The Role of Rehabilitation in the Older Patient with Cancer







CASE 22-1


B.S. is a 77-year-old woman with a history of breast cancer, diagnosed at age 56 when she was found to have a right upper quadrant breast mass on screening mammogram, along with axillary lymphadenopathy on physical examination. She underwent right modified radical mastectomy and complete right axillary lymph node dissection. Pathologic examination confirmed right invasive cancer with lobular tubular features, well-differentiated, with six positive lymph nodes. The tumor was estrogen receptor and progesterone receptor-positive (ER/PR+). Imaging studies revealed no metastatic disease so the patient began radiation therapy and was placed on tamoxifen. She also developed right upper extremity lymphedema and arm dysfunction as a result of the surgery.

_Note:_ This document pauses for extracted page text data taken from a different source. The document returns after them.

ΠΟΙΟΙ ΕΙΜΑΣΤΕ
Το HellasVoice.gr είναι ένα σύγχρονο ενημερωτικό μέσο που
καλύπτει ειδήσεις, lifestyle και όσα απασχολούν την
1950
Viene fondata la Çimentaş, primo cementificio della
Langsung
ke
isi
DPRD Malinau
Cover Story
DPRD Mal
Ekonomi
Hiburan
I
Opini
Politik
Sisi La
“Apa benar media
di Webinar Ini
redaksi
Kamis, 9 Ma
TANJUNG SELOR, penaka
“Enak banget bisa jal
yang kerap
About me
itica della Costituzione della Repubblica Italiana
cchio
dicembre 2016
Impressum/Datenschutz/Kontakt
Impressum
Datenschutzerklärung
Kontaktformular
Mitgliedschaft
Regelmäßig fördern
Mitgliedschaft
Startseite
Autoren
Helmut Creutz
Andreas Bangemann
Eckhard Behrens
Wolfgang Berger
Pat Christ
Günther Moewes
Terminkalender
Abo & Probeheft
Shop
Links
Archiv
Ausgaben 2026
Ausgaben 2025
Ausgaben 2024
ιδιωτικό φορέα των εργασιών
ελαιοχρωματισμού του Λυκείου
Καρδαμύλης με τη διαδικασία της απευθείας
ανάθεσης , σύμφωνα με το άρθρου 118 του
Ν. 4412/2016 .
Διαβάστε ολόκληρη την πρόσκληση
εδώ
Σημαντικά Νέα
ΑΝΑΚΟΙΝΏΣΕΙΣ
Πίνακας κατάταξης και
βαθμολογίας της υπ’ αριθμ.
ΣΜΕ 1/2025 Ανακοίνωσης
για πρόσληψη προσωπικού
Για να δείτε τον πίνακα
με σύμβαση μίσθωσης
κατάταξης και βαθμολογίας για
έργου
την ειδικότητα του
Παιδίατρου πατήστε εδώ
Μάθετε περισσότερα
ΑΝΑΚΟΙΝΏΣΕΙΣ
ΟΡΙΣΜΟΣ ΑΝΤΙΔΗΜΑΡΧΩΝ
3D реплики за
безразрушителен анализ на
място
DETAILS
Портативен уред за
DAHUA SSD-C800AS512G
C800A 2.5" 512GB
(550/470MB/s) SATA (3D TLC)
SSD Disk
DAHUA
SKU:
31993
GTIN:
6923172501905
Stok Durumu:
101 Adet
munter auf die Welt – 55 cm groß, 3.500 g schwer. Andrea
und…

After remaining cancer-free for nearly 16 years, she presented to her physician complaining of radiating back pain, frequent falls, and increasing debilitation in the past 6 months from persistent right arm lymphedema and dysfunction. She was noted to have an elevated alkaline phosphatase and was found to have lumbar metastasis. Imaging studies revealed no further metastatic disease except for a new lesion in the left breast measuring 13 mm. She was treated with radiation to the lower back. While undergoing radiation she was offered subacute rehabilitation but refused it at first. Once she was educated on the benefits of “short-term” rehabilitation she agreed and was admitted to a skilled nursing facility (SNF), where she received physical and occupational therapy, pain management, and psychosocial therapy. Because B.S. was depressed and lacked adequate social support, she was adamant about not wanting to undergo another operation that would further debilitate her by also reducing her left arm function. After receiving radiation therapy, psychotherapy, and rehabilitation she agreed to undergo left modified radical mastectomy and modified lymph node dissection. Following her second operation, she returned to the SNF and received an additional 2 weeks of rehabilitation before she went home.

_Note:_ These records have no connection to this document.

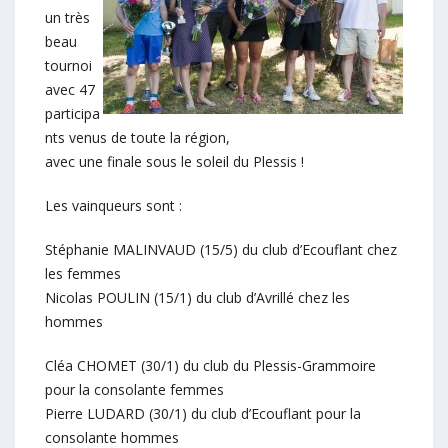
un très
beau
tournoi
avec 47
participa
nts venus de toute la région,
avec une finale sous le soleil du Plessis !
Les vainqueurs sont :
Stéphanie MALINVAUD (15/5) du club d’Ecouflant chez
les femmes
Nicolas POULIN (15/1) du club d’Avrillé chez les
hommes
Cléa CHOMET (30/1) du club du Plessis-Grammoire
pour la consolante femmes
Pierre LUDARD (30/1) du club d’Ecouflant pour la
consolante hommes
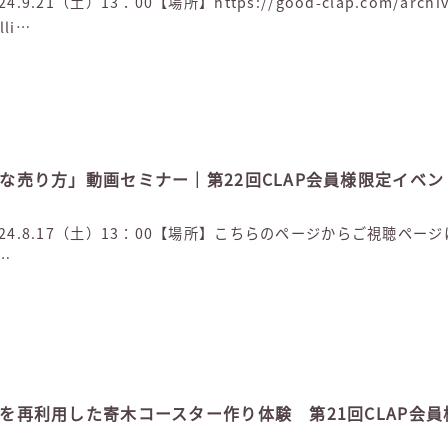
9.21（土）13：00【場所】https://good-clap.com/archi
li…
手な売り方」動画セミナー｜第22回CLAP会員様限定イベント
】2024.8.17（土）13：00【場所】こちらのページからご視聴ペ
…
廃材を再利用した寄木コースター作り体験 第21回CLAP会員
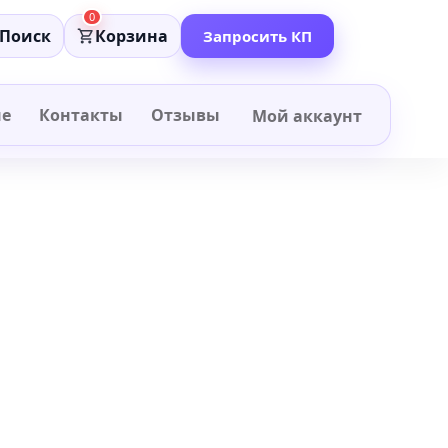
0
Поиск
Корзина
Запросить КП
не
Контакты
Отзывы
Мой аккаунт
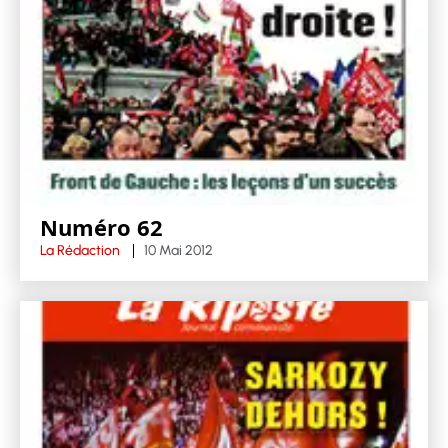
Numéro 62
La Rédaction
10 Mai 2012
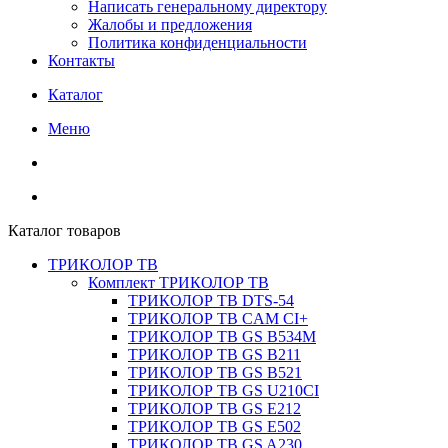
Написать генеральному директору
Жалобы и предложения
Политика конфиденциальности
Контакты
Каталог
Меню
Каталог товаров
ТРИКОЛОР ТВ
Комплект ТРИКОЛОР ТВ
ТРИКОЛОР ТВ DTS-54
ТРИКОЛОР ТВ CAM CI+
ТРИКОЛОР ТВ GS B534M
ТРИКОЛОР ТВ GS B211
ТРИКОЛОР ТВ GS B521
ТРИКОЛОР ТВ GS U210CI
ТРИКОЛОР ТВ GS E212
ТРИКОЛОР ТВ GS E502
ТРИКОЛОР ТВ GS A230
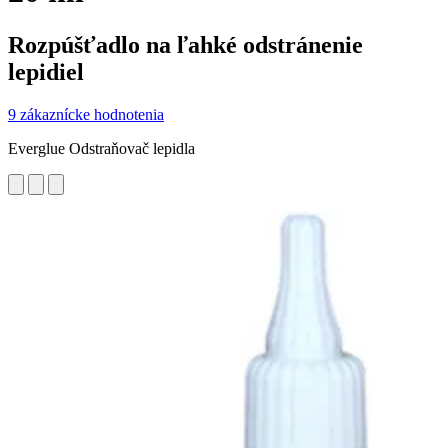
Rozpúšťadlo na ľahké odstránenie
lepidiel
9 zákaznícke hodnotenia
Everglue Odstraňovač lepidla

Rehabilitation services provide a multidisciplinary approach to preventive interventions that can enhance physical and psychosocial functioning; these interventions can be directed at limitations that may result from the diagnosis or treatment of cancer. The rehabilitation team begins by assessing and treating the whole patient and gaining an understanding of the individual’s limitations and his or her disease process, along with an awareness of his or her leisure and vocational activities and desire to maintain a healthy and productive lifestyle, regardless of age or disease severity.


Rehabilitation plays an important role for the older adult patient with cancer. With the aging of the population, there will be an expansion of the number of older adults with cancer, as nearly 60% of all cancer diagnoses are made in patients 65 years old and older. As a result of older age, many of these patients already have multiple coexisting chronic conditions and functional limitations. Therefore it may be important to maximize overall quality of life and emphasize both mental and physical preparation prior to cancer treatment in the older adult. Anticipation of patient needs prior to treatment, as well as intervention with rehabilitation services during and after cancer treatment, may be particularly important in maintaining function and stable health when cancer co-occurs with other chronic health conditions.

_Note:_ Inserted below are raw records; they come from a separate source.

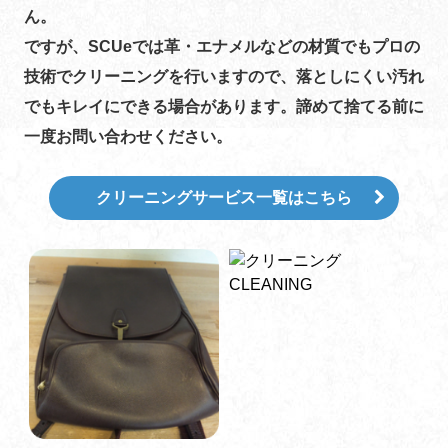
ん。
ですが、SCUeでは革・エナメルなどの材質でもプロの
技術でクリーニングを行いますので、落としにくい汚れ
でもキレイにできる場合があります。諦めて捨てる前に
一度お問い合わせください。
クリーニングサービス一覧はこちら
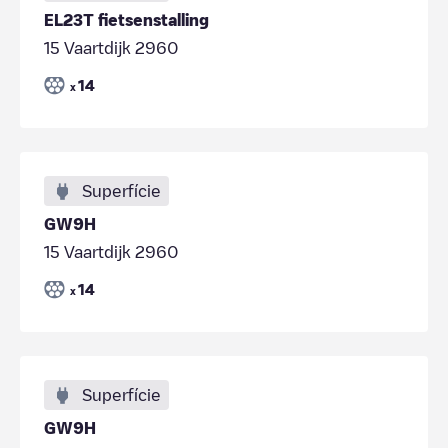
EL23T fietsenstalling
15 Vaartdijk 2960
14
x
Superfície
GW9H
15 Vaartdijk 2960
14
x
Superfície
GW9H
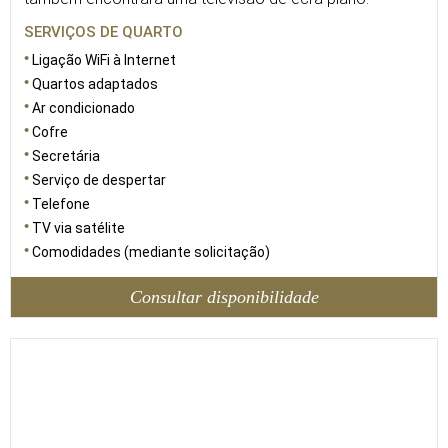
SERVIÇOS DE QUARTO
Ligação WiFi à Internet
Quartos adaptados
Ar condicionado
Cofre
Secretária
Serviço de despertar
Telefone
TV via satélite
Comodidades (mediante solicitação)
Consultar disponibilidade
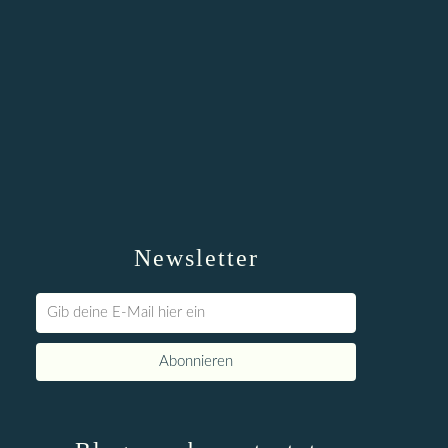
Newsletter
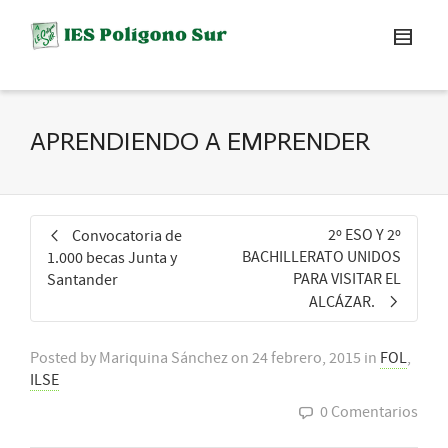
APRENDIENDO A EMPRENDER
2º ESO Y 2º
Convocatoria de
BACHILLERATO UNIDOS
1.000 becas Junta y
PARA VISITAR EL
Santander
ALCÁZAR.
Posted by
Mariquina Sánchez
on
24 febrero, 2015
in
FOL
,
ILSE
0 Comentarios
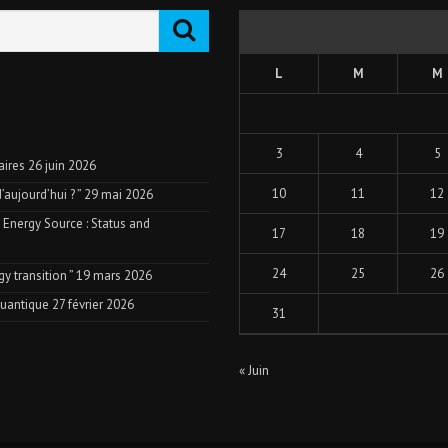
L
M
M
3
4
5
aires
26 juin 2026
10
11
12
aujourd’hui ? ”
29 mai 2026
 Energy Source : Status and
17
18
19
24
25
26
y transition ”
19 mars 2026
quantique
27 février 2026
31
« Juin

As in the aforementioned case, patients who receive rehabilitation before and during aggressive cancer treatments have a higher likelihood of regaining premorbid functional status. Therefore rehabilitation promotes long-term health and wellness, whether as part of curative or palliative care.


Rehabilitation Needs of the Older Patient with Cancer


Treatment and technological advancements in medicine have led to prolonged survival rates in patients diagnosed with cancer. In fact, it is estimated that nearly two thirds of patients treated for a cancer will survive the initial phase. However, the sequelae of cancer treatment, whether it be surgery, hormones, chemotherapy or radiation, may lead to significant distress and hence make cancer a chronic disease. For example, B.S. developed right upper extremity lymphedema and arm dysfunction from her initial surgery nearly 20 years ago. This impairment was physically and emotionally debilitating, leading her initially to decline additional surgical intervention for her recurring cancer in the left breast.


Rehabilitation needs of the older adult with cancer vary according to the phase of the disease, with physical needs being greatest in advanced cancer. Cancer in all age groups, but particularly in older patients, is very heterogeneous in its manifestations, biology, responses to treatment, and time course. Being aware of the rehabilitation needs of the older adult with cancer as associated with disease phase, site-specific cancer, and treatment options and/or toxicities will empower the oncologic team and patient to initiate preventive interventions in a timely fashion.


Common Related Rehabilitation Issues The most common rehabilitative problem faced by an older patient with cancer is physical. The extent of dysfunction ranges from none to severe depending on the disease, time of diagnosis, and cancer severity. Ideally, all patients who receive a cancer diagnosis should have some degree of rehabilitation at some point during the course of the disease and its treatment. The key is to identify the problem and intervene early. In many cases, being proactive and getting a physical therapy consultation before the symptoms present may improve the long-term functional outcome. The goal in obtaining physical therapy is to maximize quality of life by maintaining mobility and stamina and retaining the ability to perform basic activities of daily living. Consultation with the hospital rehabilitation service before a patient’s discharge from the hospital is invaluable, and maximizes the patient’s chance of maintaining physical function and independence while at home.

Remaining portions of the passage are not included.